Dans le même temps, les peintures cellulosiques semblent avoir rencontré un certain succès auprès des modélistes japonais. Mais cela demeure en grande partie une particularité insulaire, car il est difficile de se procurer ces gammes de peintures dans le reste du monde, à l’exception de peintures dédiées aux rendus métallisés pour modélistes avertis, domaine dans lequel les peintures cellulosiques semblent inattaquables.

Principales marques

Peintures enamel :

  • Humbrol en Europe (marque originaire du Royaume Uni appartenant aujourd’hui au groupe Airfix).

  • Model Master au USA (marque appartenant au groupe Testors).

Peintures cellulosiques :

  • Gamme Mr Color de la marque japonaise Gunze Sangyo (parfois également présentée sous le nom GSI Creos).

    Cette gamme ne doit pas être confondue avec la gamme Mr Hobby du même fabriquant, beaucoup plus facile à se procurer en Europe, mais composée de peintures acryliques.

    A vrai dire, les peintures de la gamme Mr Color seraient en fait des acryliques cellulosiques, c’est à dire des peintures cellulosiques intégrant un part de résines acryliques pour les assouplir.

  • Gaia Notes, autre marque japonaise dont les peintures seraient quant à elles de pures cellulosiques.

    Introuvables en Europe.

  • Alclad, marque originaire du Royaume Uni spécialisée dans les rendus métallisés les plus réalistes possibles.

    Ces peintures sont de pures cellulosiques et ne sont utilisables qu’à l’aérographe.

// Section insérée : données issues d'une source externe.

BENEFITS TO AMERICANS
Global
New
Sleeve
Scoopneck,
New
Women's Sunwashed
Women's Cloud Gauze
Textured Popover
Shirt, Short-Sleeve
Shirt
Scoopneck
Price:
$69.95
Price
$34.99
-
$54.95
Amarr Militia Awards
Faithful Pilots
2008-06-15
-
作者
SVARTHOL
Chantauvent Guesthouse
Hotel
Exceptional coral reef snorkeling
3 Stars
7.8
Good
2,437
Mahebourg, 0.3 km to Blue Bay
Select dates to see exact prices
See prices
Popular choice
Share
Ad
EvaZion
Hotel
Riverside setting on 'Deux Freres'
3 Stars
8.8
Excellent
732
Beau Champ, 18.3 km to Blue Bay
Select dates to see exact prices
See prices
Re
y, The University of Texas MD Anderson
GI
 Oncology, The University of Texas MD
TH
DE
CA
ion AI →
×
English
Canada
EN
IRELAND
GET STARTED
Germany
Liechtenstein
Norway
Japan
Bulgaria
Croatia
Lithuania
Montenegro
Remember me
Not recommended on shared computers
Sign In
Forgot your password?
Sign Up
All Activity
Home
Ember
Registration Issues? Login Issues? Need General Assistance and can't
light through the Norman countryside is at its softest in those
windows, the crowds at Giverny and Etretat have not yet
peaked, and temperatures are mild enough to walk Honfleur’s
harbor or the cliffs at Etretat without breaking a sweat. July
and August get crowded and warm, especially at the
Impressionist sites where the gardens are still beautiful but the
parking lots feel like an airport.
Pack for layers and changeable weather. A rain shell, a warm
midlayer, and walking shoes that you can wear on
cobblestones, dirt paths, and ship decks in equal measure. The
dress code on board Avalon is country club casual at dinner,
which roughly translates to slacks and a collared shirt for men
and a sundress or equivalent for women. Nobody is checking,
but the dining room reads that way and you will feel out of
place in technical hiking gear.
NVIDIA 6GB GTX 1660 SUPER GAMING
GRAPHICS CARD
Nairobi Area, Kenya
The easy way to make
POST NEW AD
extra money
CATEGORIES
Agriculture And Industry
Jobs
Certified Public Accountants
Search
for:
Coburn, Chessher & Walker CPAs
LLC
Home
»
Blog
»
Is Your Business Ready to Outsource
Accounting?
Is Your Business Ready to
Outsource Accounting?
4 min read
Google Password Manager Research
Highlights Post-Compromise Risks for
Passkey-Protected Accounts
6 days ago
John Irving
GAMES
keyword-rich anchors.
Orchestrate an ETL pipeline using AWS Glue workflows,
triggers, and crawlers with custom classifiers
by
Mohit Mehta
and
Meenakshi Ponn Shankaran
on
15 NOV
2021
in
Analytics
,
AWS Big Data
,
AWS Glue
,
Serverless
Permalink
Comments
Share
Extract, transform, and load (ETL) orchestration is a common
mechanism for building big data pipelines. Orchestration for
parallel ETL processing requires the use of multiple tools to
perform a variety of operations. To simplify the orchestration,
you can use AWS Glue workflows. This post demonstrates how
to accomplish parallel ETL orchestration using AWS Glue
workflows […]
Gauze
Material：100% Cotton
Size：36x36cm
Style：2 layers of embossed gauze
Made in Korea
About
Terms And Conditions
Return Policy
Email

Avant d’aller plus loin et de passer au comparatif lui-même, je dois préciser que dans l’état actuel de cet article :

  • Les seules peintures enamel que j’ai eu le loisir de tester sont celles de la marque Humbrol.

    Je les utilise fréquemment dans ma pratique du modélisme, aussi bien à l’aérographe qu’au pinceau.

  • Les peintures cellulosiques que j’ai le plus utilisées sont des peintures Alclad, que j’utilise elles aussi fréquemment à l’aérographe seulement (comme il se doit pour cette gamme).

    Néanmoins, leur cible particulière – les rendus métallisés exclusivement – les rend impropres à une comparaison globale avec les peintures enamel.

  • J’ai donc, après moult difficultés, finalement réussi à mettre la main sur un petit lot de peintures de la gamme Mr Color de Gunze Sangyo, qui est plus complète et donc plus directement concurrente de la gamme de peintures enamel Humbrol.

    Ceci dit, ce ne sont pas des peintures que j’utilise régulièrement dans ma pratique du modélisme. Je ne les ai en fait guère utilisées que pour réaliser les tests que je publie sur ce site.

    Le lecteur en recherche d’informations comparatives définitives devra donc envisager la possibilité que mon manque d’expertise avec ces peintures puisse affecter les résultats que j’ai obtenus.

Comparaison

Critère Peintures enamel Peintures cellulosiques
Toxicité Déjà pas terrible. Carrément atroce.
Temps de séchage Long : s’exprime en heures. Court : s’exprime en minutes, voire en secondes.
Résistance Très bonne et polyvalente. Potentiellement excellente, mais moins polyvalente.
Finesse Dans la moyenne. Jusqu’à six fois plus fine.
Rendu brillant Excellent. Correct mais dépendant de la surface sous-jacente.
Rendu mat Excellent, étonnement. Bon. Dépendra peut être aussi de la texture sous-jacente.
Disponibilité Facile à se procurer. Difficile à se procurer en Europe, voire presque impossible pour certaines gammes japonaises.
Coût des peintures Peintures dans la fourchette basse des prix habituellement pratiqués. Peintures dans la fourchette haute des prix habituellement pratiqués.
Coût des diluants Diluants abordables. Diluants trois à dix fois plus chers.
Toxicité

Ces deux types des peintures utilisent avec des diluants, qui sont nécessairement plus nocifs que l’eau. Ceci constitue l’un des principaux arguments de vente des peintures acryliques, notamment s’agissant de loisirs susceptibles d’être pratiqués par des enfants.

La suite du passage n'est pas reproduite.